■ **Data for this exercise**
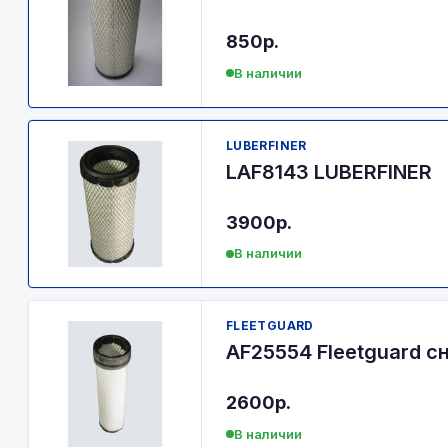
850р.
В наличии
LUBERFINER
LAF8143 LUBERFINER
3900р.
В наличии
FLEETGUARD
AF25554 Fleetguard с
2600р.
В наличии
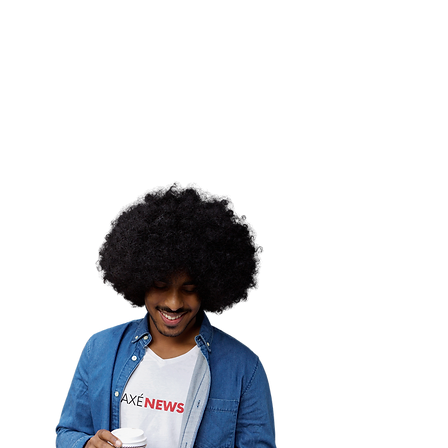
Réwà S'ojú L'osún
iza a 30° Alvorada de
Jorge, em homenagem
né Marlene de Osún
memorian)
ordemina |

■ **Your objective**
Word for word, restate the lines from the one holding "Réwà S'ojú L'osún" to the last line of the records.

■ **Written reply**
Réwà S'ojú L'osún
iza a 30° Alvorada de
Jorge, em homenagem
né Marlene de Osún
memorian)
ordemina |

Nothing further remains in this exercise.